Closed justinbwood closed 1 month ago
I also like to see this. Really annoying with these three messages per Alert... I filed an issue over at grafana, but it seems like theres something wrong with amazon managed grafana config.
I've also been running into this issue. Opened a support ticket w/ AWS and the result was basically reflecting the doc that was linked in this comment. It seems like really bad UX to spam out alerts like this... I'd be interested to hear what workarounds others have used; I'm in the process of migrating over to managing the alerts using an external alert manager, Prometheus AlertManager, instead. Would be nice to be able to provision the alert rules in Grafana though!
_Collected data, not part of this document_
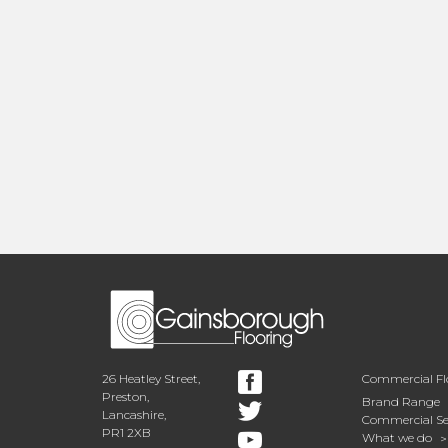
26 Heatley Street,
Commercial Fl
Preston,
Brand Range
Lancashire,
Commercial Se
PR1 2XB
What we do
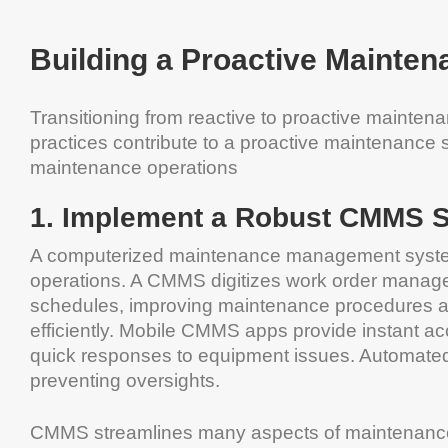
Building a Proactive Mainten
Transitioning from reactive to proactive mainte
practices contribute to a proactive maintenance
maintenance operations
1. Implement a Robust CMMS 
A computerized maintenance management system 
operations. A CMMS digitizes work order mana
schedules, improving maintenance procedures a
efficiently. Mobile CMMS apps provide instant ac
quick responses to equipment issues. Automated n
preventing oversights.
CMMS streamlines many aspects of maintenance 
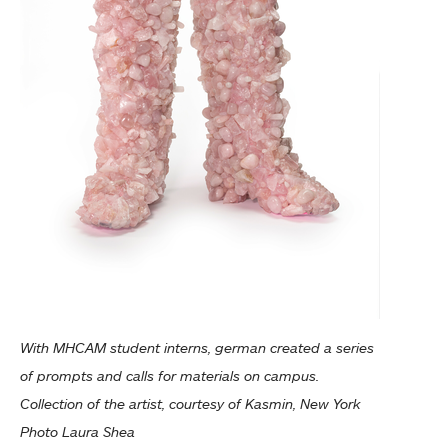
With MHCAM student interns, german created a series
of prompts and calls for materials on campus.
Collection of the artist, courtesy of Kasmin, New York
Photo Laura Shea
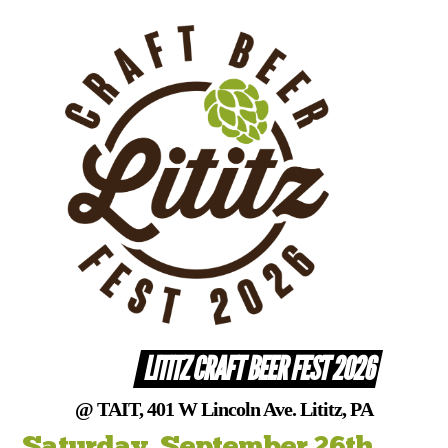
Skip
to
content
LITITZ CRAFT BEER FEST 2026
@ TAIT, 401 W Lincoln Ave. Lititz, PA
Saturday, September 26th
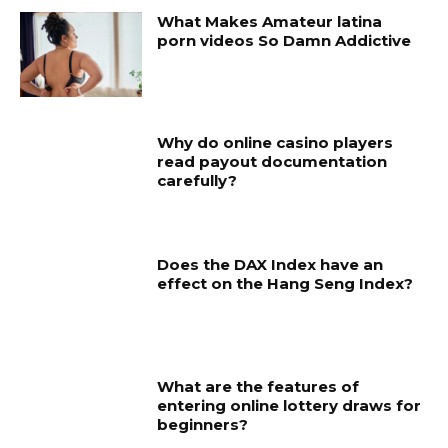
What Makes Amateur latina
porn videos So Damn Addictive
Why do online casino players
read payout documentation
carefully?
Does the DAX Index have an
effect on the Hang Seng Index?
What are the features of
entering online lottery draws for
beginners?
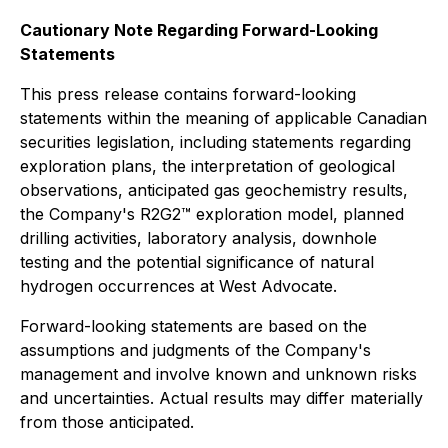
Cautionary Note Regarding Forward-Looking
Statements
This press release contains forward-looking
statements within the meaning of applicable Canadian
securities legislation, including statements regarding
exploration plans, the interpretation of geological
observations, anticipated gas geochemistry results,
the Company's R2G2™ exploration model, planned
drilling activities, laboratory analysis, downhole
testing and the potential significance of natural
hydrogen occurrences at West Advocate.
Forward-looking statements are based on the
assumptions and judgments of the Company's
management and involve known and unknown risks
and uncertainties. Actual results may differ materially
from those anticipated.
As a workaround im using a Dynamodb and a Message hash in my Lambda that parses SNS. Like here:
https://gist.github.com/atze234/60dbef2991e08aba93b875c73578cf41
Also i set this in delivery_policy so that there is enough time to write to the db.
"defaultThrottlePolicy": {
"maxReceivesPerSecond": 1
},
This really is needed, since the "Classic" alerting is supposedly going away soon. It makes using Slack or Pagerduty impossible when monitoring large workloads, especially since classic alerts do not allow for template variables.
+1
is there any ETA for this please?
Spoke to AWS team about this today. They gave an "estimate" of Q1 2024 with possibility it might be as late as Q3 2024. According to them it's not a high priority issue for them and there are other issues they need to work on before that happens.
My biggest issue with it is that with Grafana managed service - alerting is advertised as a service feature.
I guess paying customers don't get a working feature until AWS deemed it worth fixing it...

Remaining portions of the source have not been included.